Wearing a thin white blouse and a smile, Changfong Fumfuey, 72, appears to be carefree as she dances, but behind the smiles and dancing eyes is a personal tragedy. Her remaining two sons have HIV/Aids while the oldest passed away 16 years ago at the age of 41.
Her face becomes sad and tears gather at the corners of her eyes when she talks about her past life. Her oldest son’s condition became serious in 1992 and he died in just four months, because at the time there was no medicine for HIV/Aids sufferers in Thailand.
She said she was also too poor to take him to a doctor. Money that she and her husband earned from selling vegetables was only enough to feed their family.
“My son died in my arms. I didn’t have even enough money. I had to borrow from other people for his funeral. I felt I was going to die, and I was so tired,” said Changfong. “At the time a monk told me to fight the situation and to struggle. But what should I do? How should I do? I don’t know how to deal with my feelings. I sometimes go out walking 5km-6km just to talk to other people. I don’t want to stay alone.”
Her old neighbours kept their distance from her because they knew her eldest son was living with HIV/Aids. “Nobody wanted to see my face and talk to me because maybe they didn’t know what HIV/Aids was. But I ignored them. I just cared for my son,” she said. She tried to explain that people do not get HIV through normal social contact. “If this disease can transmit to other people through eating and sleeping, I may have HIV/Aids from my son,” she explained. She showed her friends her blood test from a doctor, which showed no trace of HIV/Aids.
After her son died she divorced her husband because she knew he had many partners and was afraid he would pass the disease on to her. Not long after their divorce her husband died of Aids.
In 1992 even the local doctors did not know about HIV/Aids, she said.
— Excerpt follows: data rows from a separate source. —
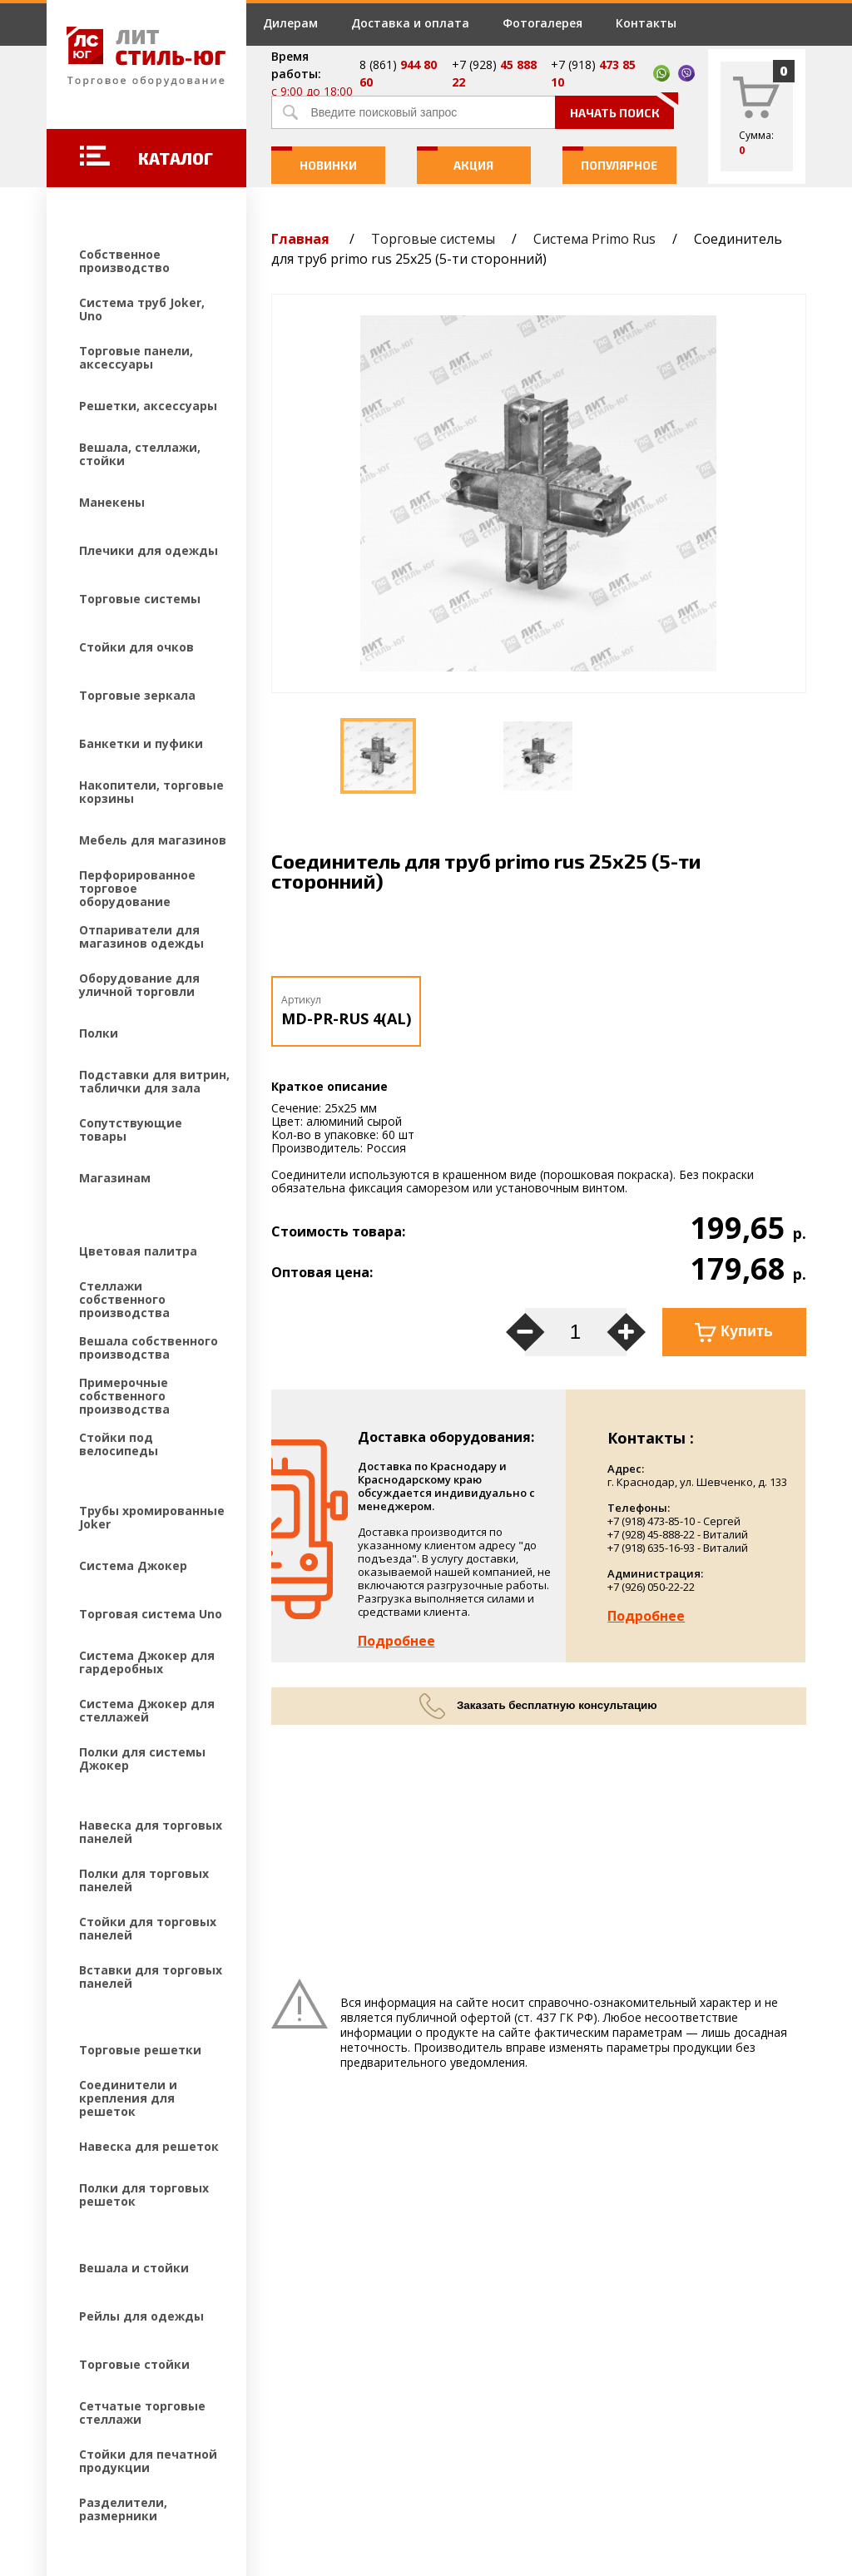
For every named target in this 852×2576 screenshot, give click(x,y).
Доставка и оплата (410, 23)
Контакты (646, 23)
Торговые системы (433, 239)
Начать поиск (622, 108)
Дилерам (290, 23)
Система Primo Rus (594, 239)
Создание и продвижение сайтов (192, 2465)
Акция (455, 159)
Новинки (314, 159)
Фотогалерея (542, 23)
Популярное (610, 159)
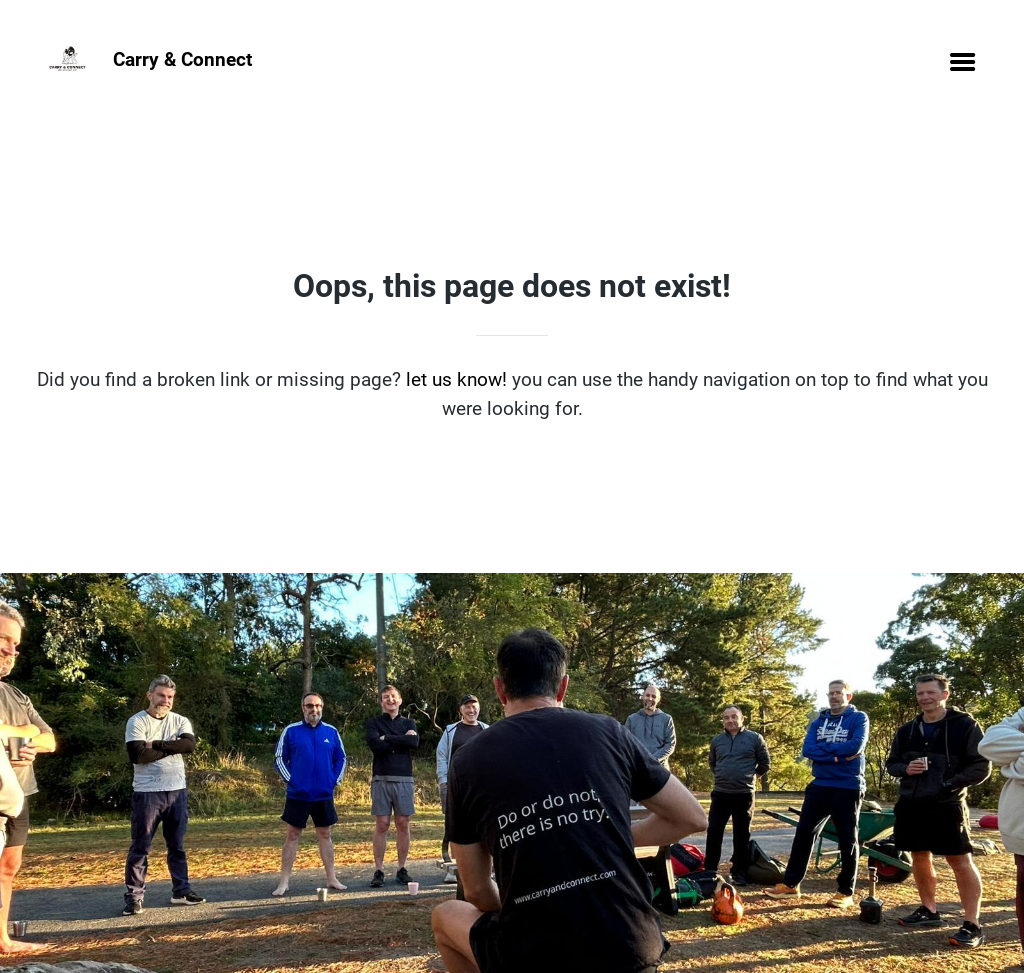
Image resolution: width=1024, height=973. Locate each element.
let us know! (456, 379)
But one day a Christian organisation talked to her. “Can I tell you one thing?” a member of the group asked her. “You can tell me everything. I can accept all,” she replied. She listened, and then she started to understand about HIV/Aids and now often joins seminars about the disease and how to look after people with it. She tries to explain to the villagers about it through her own experience.
However, the shadow of the past always appears in her life. She remembers that one year after her oldest son died, her two younger sons were diagnosed HIV positive and she began the onerous task of caring for them. Before long, though, her life brightened.
In mid-March 1993, she founded a group composed of older people known as “We Love Health” to help elderly people get relief from stress and to increase their incomes. The 10 dancers are members. She said that the club grew from five members to its current roster of about 40.
“Before today my life was terrible. But after I formed a club, my life got better and I feel happy and relaxed,” she said.
For other elderly people in Thailand, loneliness tinged with despair is the main problem. One such victim is 70-year-old Lat Sivichai, who shivers as a breeze rustles the palm tops. “My relatives have never visited me, even my sons,” she said.
Her husband was murdered many years ago and her two sons left her for Bangkok after asking her for 2,000 baht each to find a job in the city. As they left her she recalls them saying: “Don’t worry mother, when we go to Bangkok we will send money to you.” She has not heard from them since.
In about 2004 she told Thai television network TV7 that she didn’t know how to contact her sons. Eventually, she met a friend of her sons and learned that the eldest child had died in a car accident and the younger son had got married.
“I didn’t know my son had died and I didn’t have a chance to attend my son’s wedding because nobody told me,” she said. Then she began to cry bitter tears. Her hands tried to stem the flow, then she said in a whisper: “My son, he maybe forgets me because I am a weak old mother and poor.”